§ About this exercise
Transcribe the entries below without changing a word, and omit every picture.

Stored data entries:
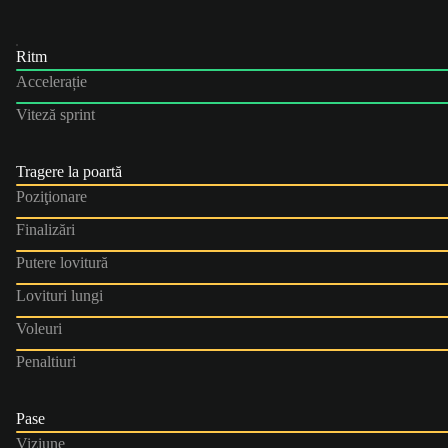
Ritm
Accelerație
Viteză sprint
Tragere la poartă
Poziţionare
Finalizări
Putere lovitură
Lovituri lungi
Voleuri
Penaltiuri
Pase
Viziune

§ Written response
Ritm
Accelerație
Viteză sprint
Tragere la poartă
Poziţionare
Finalizări
Putere lovitură
Lovituri lungi
Voleuri
Penaltiuri
Pase
Viziune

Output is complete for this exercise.